Bitcoin has also been very volatile. Daily swings of 10% or more, up and down, are not uncommon. It’s worth asking yourself how you would feel if you lost 20% or even 50% of your money in a matter of days, because this is perfectly possible.

These price swings happen because there’s no widely accepted way to value bitcoin. Unlike shares, bonds or cash accounts, bitcoin doesn’t pay dividends or interest. With no underlying ‘value’, price is driven only by the interaction of supply and demand. From a purely theoretical point of view, a price tag of $2 makes as much sense as $200,000.

The Financial Conduct Authority (FCA) – responsible for regulating financial services firms in the UK – recently said that cryptocurrencies “have no reliable basis for valuation” and that’s a view we wholeheartedly support.

That makes bitcoin a speculative bet rather than an investment in the conventional sense. It’s important not to confuse the two.

Is there a way to invest in bitcoin that works for me?

There are several different ways to invest in bitcoin. However, it’s important to be aware of the risks associated with each.

The most obvious way to invest is to buy the currency directly. However, that makes individual investors responsible for the security of their bitcoin – since the key is stored on your computer.

There have been lots of examples of hackers stealing keys from bitcoin exchanges and miners. With the increasing value of bitcoin, individual investors are becoming more attractive targets, especially as they lack the sophisticated internet security of large companies.

Again the FCA has actively warned about the “prevalence of market abuse and financial crime” in the market. Crucially, because cryptocurrencies are unregulated those who buy them cannot apply to financial regulators for help should something go wrong – either in terms of compensation or to take action against mis-selling.
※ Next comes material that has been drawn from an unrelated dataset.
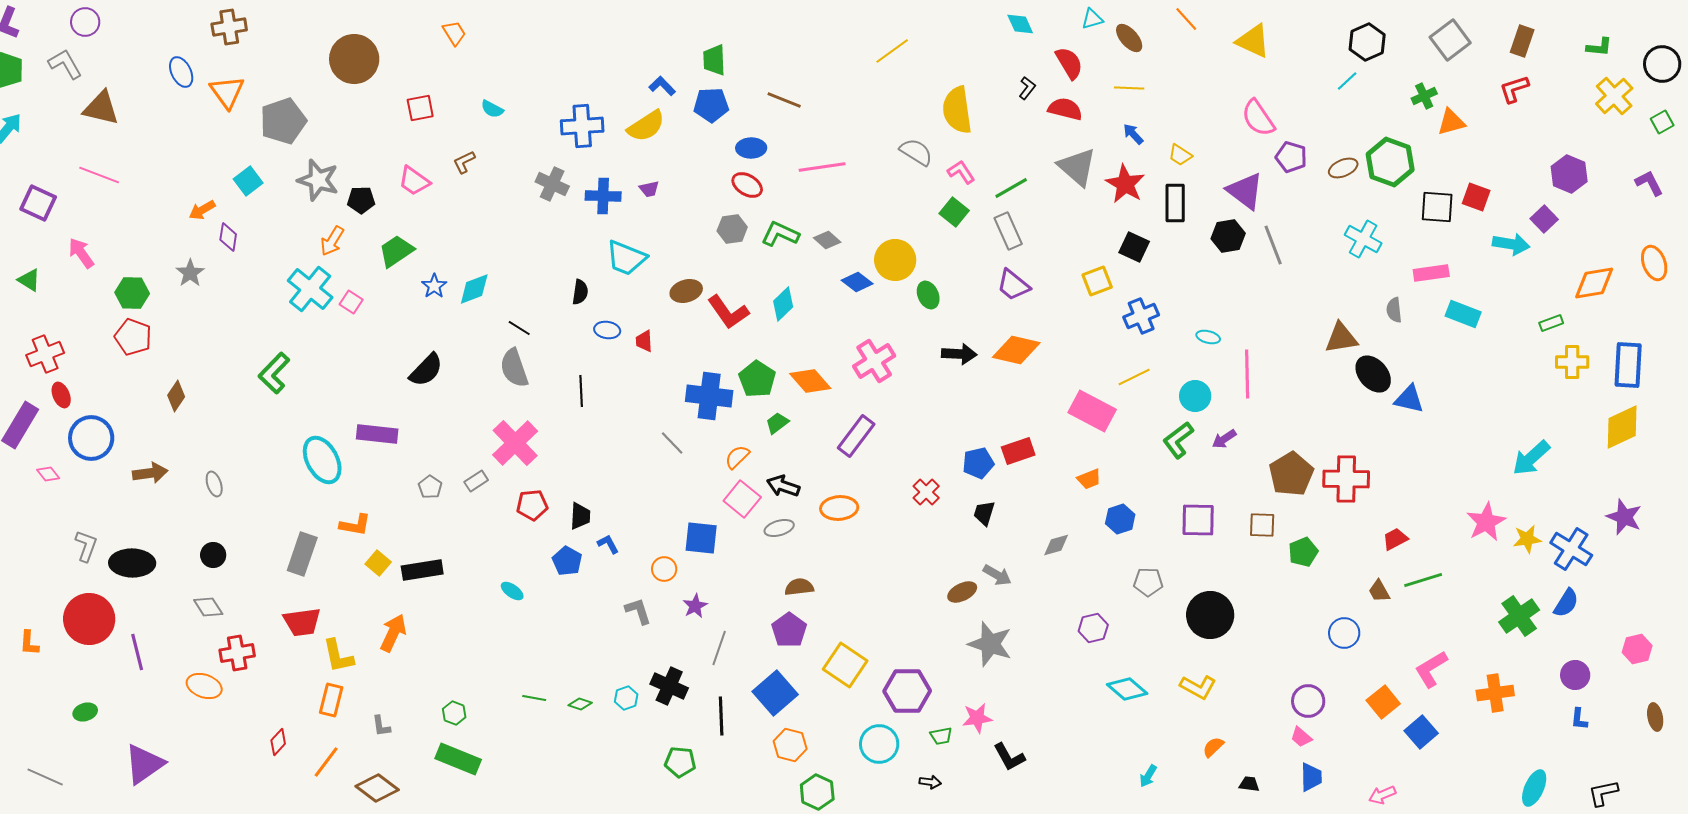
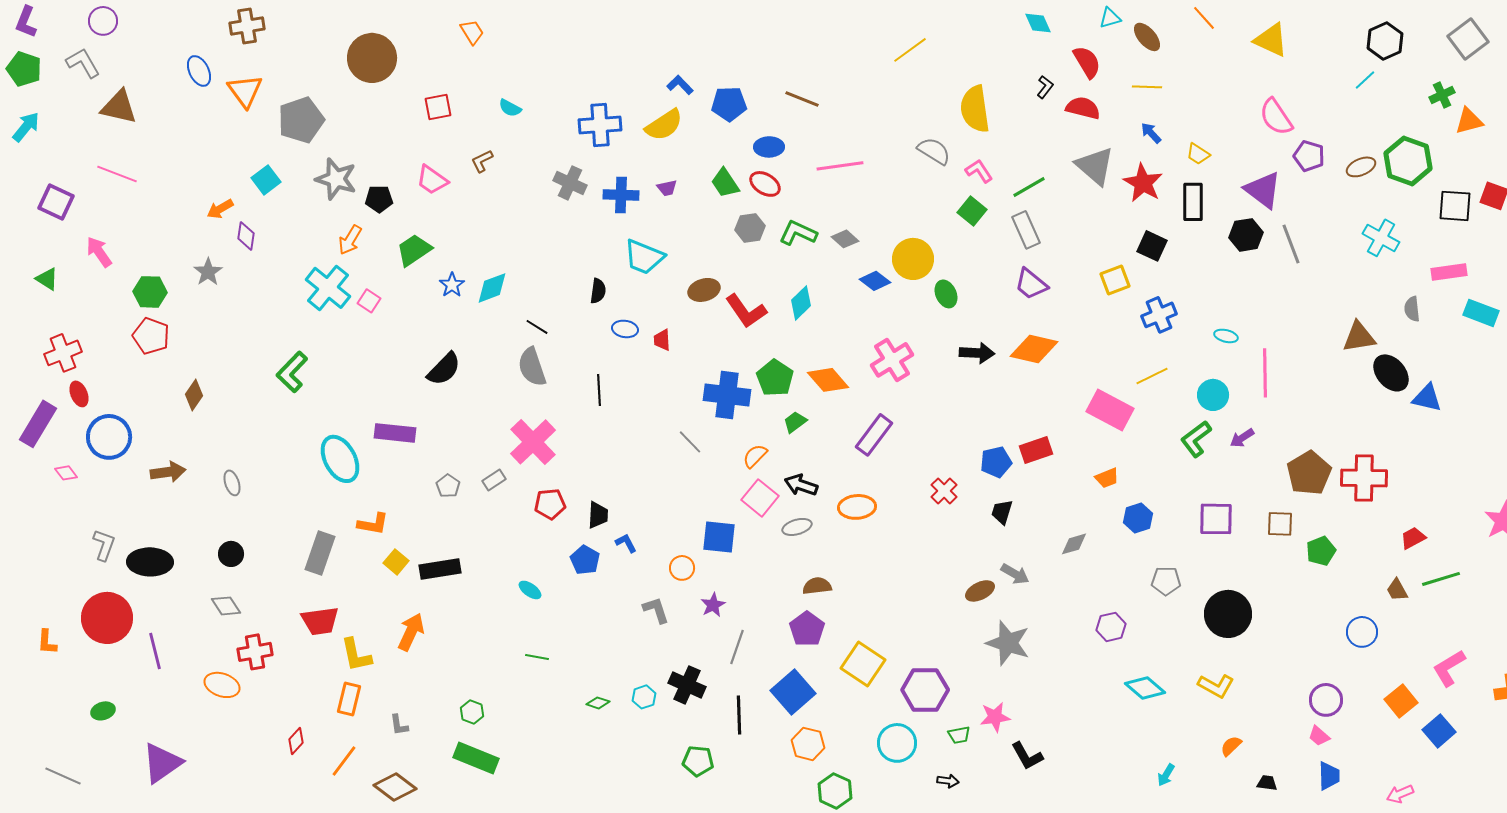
green trapezoid: (714, 60) -> (725, 183), moved, turned -32
green line: (534, 698) -> (537, 657), moved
We also have worries about liquidity.

This is the ability to change investments back into cash when you want too. Over the last year it’s been common for less than $200m of bitcoin to be traded worldwide in a given day. By comparison $6bn of Microsoft shares can trade in a day. This means in a big sell off you could struggle to find a buyer for your bitcoin, leaving you stuck with it even as the price tumbles.

Where does that leave bitcoin?

Given how difficult it is to value bitcoin, it’s almost impossible to make a call on the current price or its future direction.

However, cryptocurrencies in general are clearly subject to their own risks, over and above those of more mainstream investments. It’s important investors are aware of them.

As with any highly speculative investment, if you do decide to invest we would suggest that cryptocurrency shouldn’t make up more than a very small proportion of your total portfolio. Nor should you invest any money you can’t afford to lose.

Ultimately, we think the FCA sum it up nicely. “If consumers invest in these types of product, they should be prepared to lose all their money.”